[TASK]:
Please copy each line below that contains the word "Asia".

MATERIAL TO PROCESS Start Marker

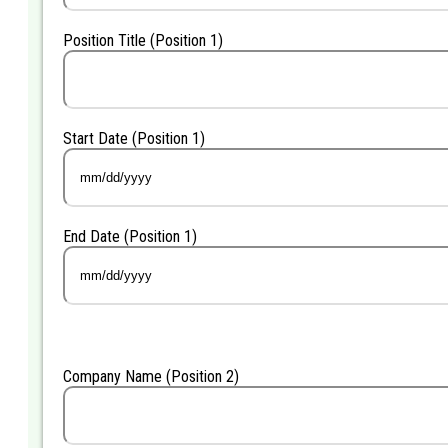
Position Title (Position 1)
Start Date (Position 1)
MM
slash
DD
End Date (Position 1)
slash
YYYY
MM
slash
DD
slash
YYYY
Company Name (Position 2)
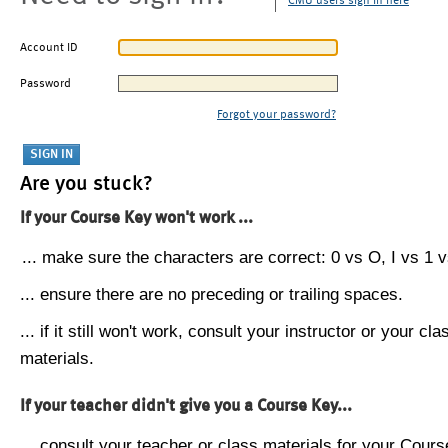
CMU users sign in here
Account ID
Password
Forgot your password?
Are you stuck?
If your Course Key won't work ...
... make sure the characters are correct: 0 vs O, I vs 1 vs
... ensure there are no preceding or trailing spaces.
... if it still won't work, consult your instructor or your cla
materials.
If your teacher didn't give you a Course Key...
... consult your teacher or class materials for your Cours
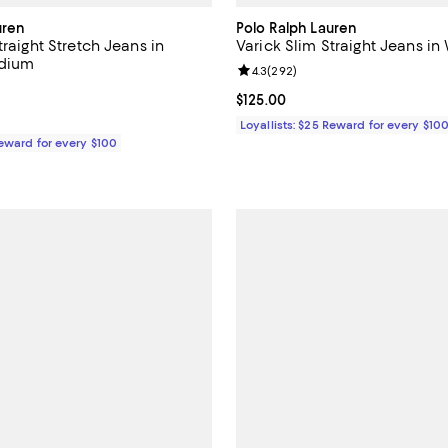
uren
Polo Ralph Lauren
traight Stretch Jeans in
Varick Slim Straight Jeans in
dium
Review rating: 4.3 out of 5; 292 
4.3
(
292
)
4.2 out of 5; 177 reviews;
Current price $125.00; ;
$125.00
125.00; ;
Loyallists: $25 Reward for every $10
Reward for every $100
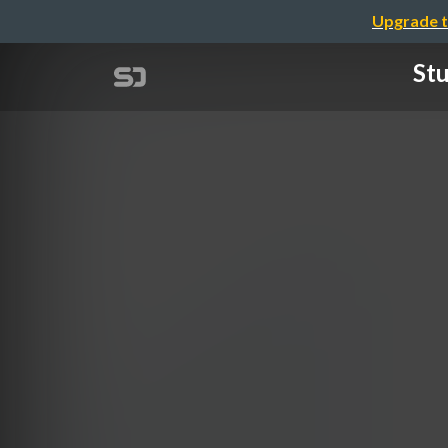
Upgrade t
Stu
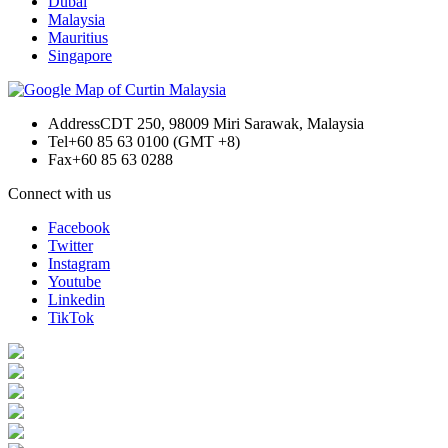
Dubai
Malaysia
Mauritius
Singapore
Address
CDT 250, 98009 Miri Sarawak, Malaysia
Tel
+60 85 63 0100 (GMT +8)
Fax
+60 85 63 0288
Connect with us
Facebook
Twitter
Instagram
Youtube
Linkedin
TikTok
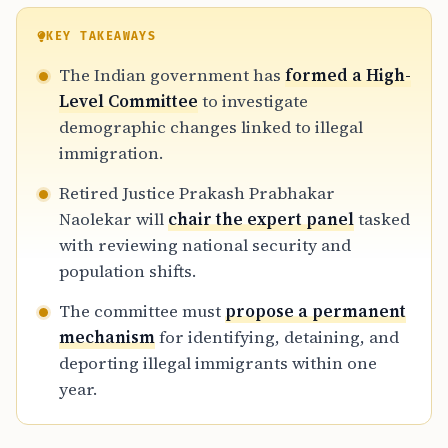
KEY TAKEAWAYS
The Indian government has
formed a High-
Level Committee
to investigate
demographic changes linked to illegal
immigration.
Retired Justice Prakash Prabhakar
Naolekar will
chair the expert panel
tasked
with reviewing national security and
population shifts.
The committee must
propose a permanent
mechanism
for identifying, detaining, and
deporting illegal immigrants within one
year.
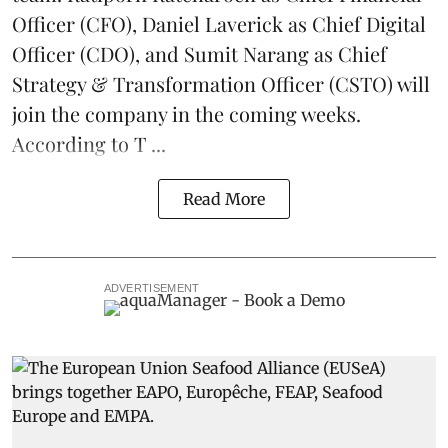
Officer (CFO), Daniel Laverick as Chief Digital
Officer (CDO), and Sumit Narang as Chief
Strategy & Transformation Officer (CSTO) will
join the company in the coming weeks.
According to T ...
Read More
ADVERTISEMENT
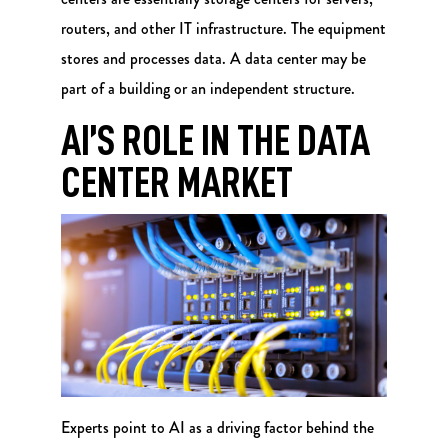
routers, and other IT infrastructure. The equipment
stores and processes data. A data center may be
part of a building or an independent structure.
AI’S ROLE IN THE DATA
CENTER MARKET
Experts point to AI as a driving factor behind the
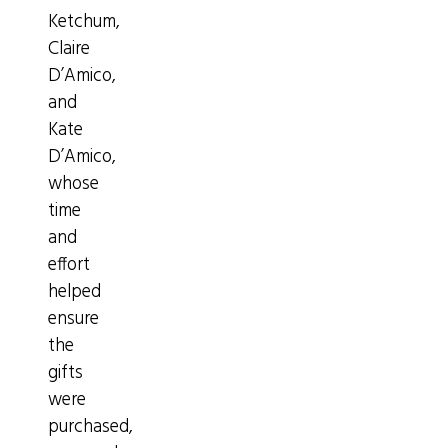
Ketchum,
Claire
D’Amico,
and
Kate
D’Amico,
whose
time
and
effort
helped
ensure
the
gifts
were
purchased,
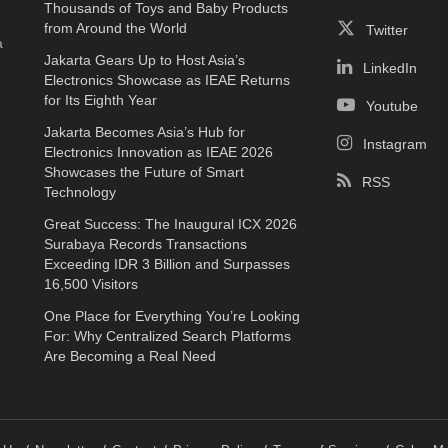
Thousands of Toys and Baby Products
e
from Around the World
Twitter
a
Jakarta Gears Up to Host Asia’s
LinkedIn
Electronics Showcase as IEAE Returns
for Its Eighth Year
Youtube
Jakarta Becomes Asia’s Hub for
Instagram
Electronics Innovation as IEAE 2026
Showcases the Future of Smart
RSS
Technology
Great Success: The Inaugural ICX 2026
Surabaya Records Transactions
Exceeding IDR 3 Billion and Surpasses
16,500 Visitors
One Place for Everything You’re Looking
For: Why Centralized Search Platforms
Are Becoming a Real Need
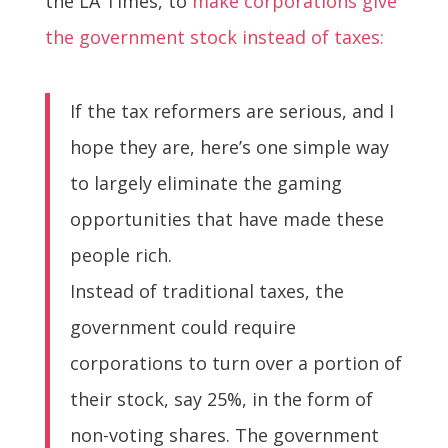
the LA Times, to
make corporations give
the government stock instead of taxes:
If the tax reformers are serious, and I
hope they are, here’s one simple way
to largely eliminate the gaming
opportunities that have made these
people rich.
Instead of traditional taxes, the
government could require
corporations to turn over a portion of
their stock, say 25%, in the form of
non-voting shares. The government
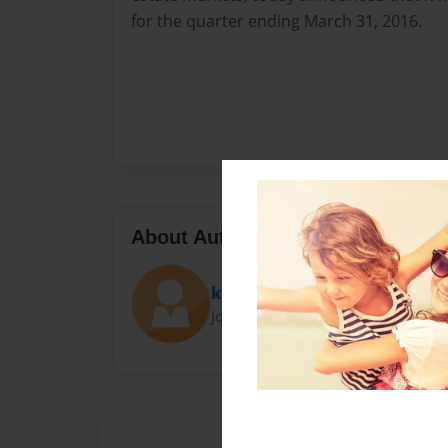
for the quarter ending March 31, 2016.
About Author
kenyaudrey
Joined: Aug-25-2016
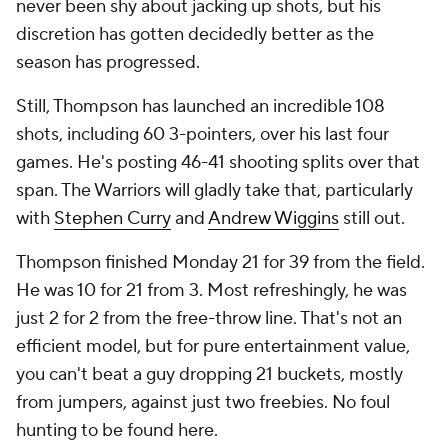
never been shy about jacking up shots, but his
discretion has gotten decidedly better as the
season has progressed.
Still, Thompson has launched an incredible 108
shots, including 60 3-pointers, over his last four
games. He's posting 46-41 shooting splits over that
span. The Warriors will gladly take that, particularly
with
Stephen Curry
and
Andrew Wiggins
still out.
Thompson finished Monday 21 for 39 from the field.
He was 10 for 21 from 3. Most refreshingly, he was
just 2 for 2 from the free-throw line. That's not an
efficient model, but for pure entertainment value,
you can't beat a guy dropping 21 buckets, mostly
from jumpers, against just two freebies. No foul
hunting to be found here.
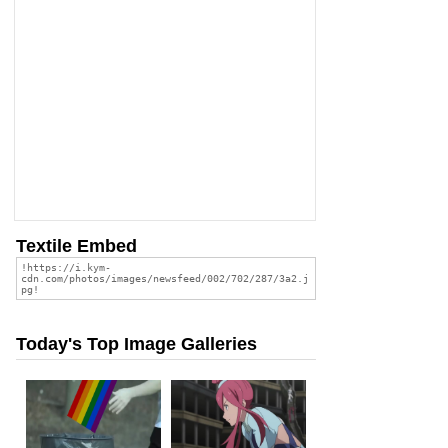
Textile Embed
Today's Top Image Galleries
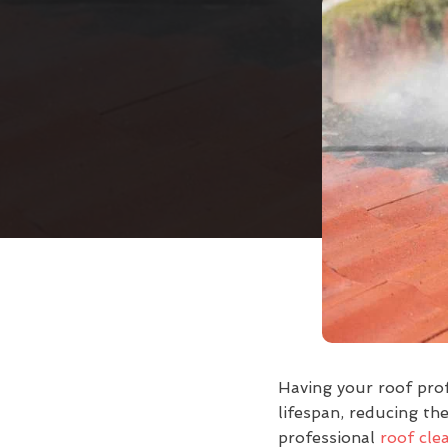
Having your roof prof
lifespan, reducing the
professional
roof cle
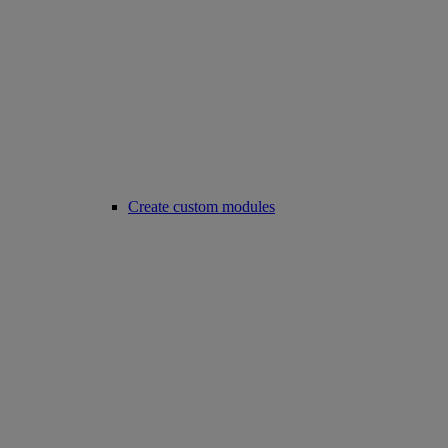
Create custom modules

MATERIAL TO PROCESS End Marker

[EXERCISE ANSWER]:
Jakarta Gears Up to Host Asia’s
Jakarta Becomes Asia’s Hub for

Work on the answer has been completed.